Le résultat de cette politique (la départementalisation a dix ans) est assez étrange. D’un côté l’île est sillonnée de gros 4X4, tous plus rutilants les uns que les autres, les maisons luxueuses poussent à grande vitesse, les équipements se multiplient. Et de l’autre les bidonvilles se déploient, les cases en tôle colonisent les abords des villes, où des dizaines de milliers de résidents sans papiers tentent de survivre en échappant aux contrôles.
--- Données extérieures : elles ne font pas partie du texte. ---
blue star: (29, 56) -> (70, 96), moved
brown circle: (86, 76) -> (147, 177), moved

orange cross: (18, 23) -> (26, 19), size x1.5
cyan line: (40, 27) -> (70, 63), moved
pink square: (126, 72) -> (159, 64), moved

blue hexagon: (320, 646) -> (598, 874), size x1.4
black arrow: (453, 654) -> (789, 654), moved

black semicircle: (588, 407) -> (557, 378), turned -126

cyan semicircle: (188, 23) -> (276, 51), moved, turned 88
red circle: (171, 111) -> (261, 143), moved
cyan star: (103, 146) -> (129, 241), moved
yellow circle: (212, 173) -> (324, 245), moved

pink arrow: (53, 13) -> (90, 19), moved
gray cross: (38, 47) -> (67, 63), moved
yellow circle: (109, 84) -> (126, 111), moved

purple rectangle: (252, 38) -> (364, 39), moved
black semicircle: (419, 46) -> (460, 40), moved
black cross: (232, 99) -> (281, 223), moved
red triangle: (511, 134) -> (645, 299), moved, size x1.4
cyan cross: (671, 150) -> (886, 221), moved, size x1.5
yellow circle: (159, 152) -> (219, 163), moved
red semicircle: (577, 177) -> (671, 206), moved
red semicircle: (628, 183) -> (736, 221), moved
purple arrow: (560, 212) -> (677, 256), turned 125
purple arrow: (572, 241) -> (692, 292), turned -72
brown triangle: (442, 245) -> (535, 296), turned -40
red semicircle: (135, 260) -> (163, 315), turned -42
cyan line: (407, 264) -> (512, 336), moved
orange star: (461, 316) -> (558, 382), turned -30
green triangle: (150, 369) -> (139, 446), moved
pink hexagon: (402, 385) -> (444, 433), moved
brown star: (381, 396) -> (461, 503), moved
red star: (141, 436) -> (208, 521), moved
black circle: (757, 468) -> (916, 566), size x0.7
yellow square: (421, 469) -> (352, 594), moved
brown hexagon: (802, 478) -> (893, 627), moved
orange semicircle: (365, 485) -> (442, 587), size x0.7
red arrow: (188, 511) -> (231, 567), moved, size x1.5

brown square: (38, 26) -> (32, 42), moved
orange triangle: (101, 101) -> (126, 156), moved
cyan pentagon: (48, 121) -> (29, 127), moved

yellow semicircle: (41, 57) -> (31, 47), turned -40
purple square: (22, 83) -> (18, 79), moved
Le paradoxe est que ce sont eux qui font tourner l’île, notamment l’agriculture et le bâtiment. Payés à coup de lance-pierre (une femme de ménage touche de l’ordre de 150€ au noir), ils sont en quelque sorte le petit personnel de la communauté.
Un chantier permanent
L’une des clefs de compréhension de cette situation est, comme bien souvent, liée à l’histoire du lieu. Mayotte semble avoir été, avant d’avoir choisi son rattachement à la France, la moins considérée des quatre îles qui composent l’archipel des Comores (lequel ne reconnait toujours pas le démantèlement politique de l’ensemble). Cela pour des raisons qui, honnêtement, m’échappent, liées aux différences de culture entre les îles. Ce retournement de fortune explique en partie les tensions qui opposent les communautés, et le côté hyper nationaliste des Mahorais, qui votent volontiers Rassemblement National et considèrent que le gouvernement français est beaucoup trop laxiste en terme d’immigration clandestine.
La natalité galopante (la maternité de Mamoudzou est la plus importante de France, plus de 10 000 naissances par an), l’application du droit du sol aux enfants nés sur l’île de parents étrangers, participent d’une situation sociale explosive, en raison notamment de la présence de centaines d’enfants et d’adolescents livrés à eux-mêmes, qui n’ont d’autre ressource pour vivre que de ramasser les miettes du festin, voire de se servir (les maisons sont dotées de portes métalliques et de grilles). Pendant le confinement, le lycée agricole de Coconi était pillé pratiquement toutes les nuits par des voleurs de poules ou de canards, qui cherchaient tout simplement à manger, faute d’activité.
Le lieu du crime
L’île n’en est pas moins un paradis tropical, où se superposent, sans souvent se recouvrir, les cultures africaines, malgaches, indiennes et européennes. L’une de ses particularités est la culture matriarcale : ce sont les femmes qui possèdent le patrimoine, et elles se le transmettent entre femmes. Cela n’empêche pas, dans cette île musulmane à 98% – un islam africain, assez doux – la pratique de la polygamie. Avoir plusieurs femmes est encore un signe extérieur de réussite, comme posséder une grosse voiture.
Il faudrait, naturellement beaucoup plus de temps prétendre comprendre les enjeux, pénétrer les mystères de cette mosaïque singulière qui s’est construite depuis deux siècles dans un rapport ambigu à l’Occident et à la France en particulier. Mais la réduire à un caillou souffrant d’une pauvreté endémique, secoué par une violence perpétuelle, est une représentation plus qu’abusive. C’est une île plaisante à découvrir, peuplée de gens charmants quand ils sont de bonne humeur, pour qui apprécie la nonchalance africaine et n’est pas trop effrayé par l’humidité tropicale, les petites bêtes, et l’imprésivibilité des évènements.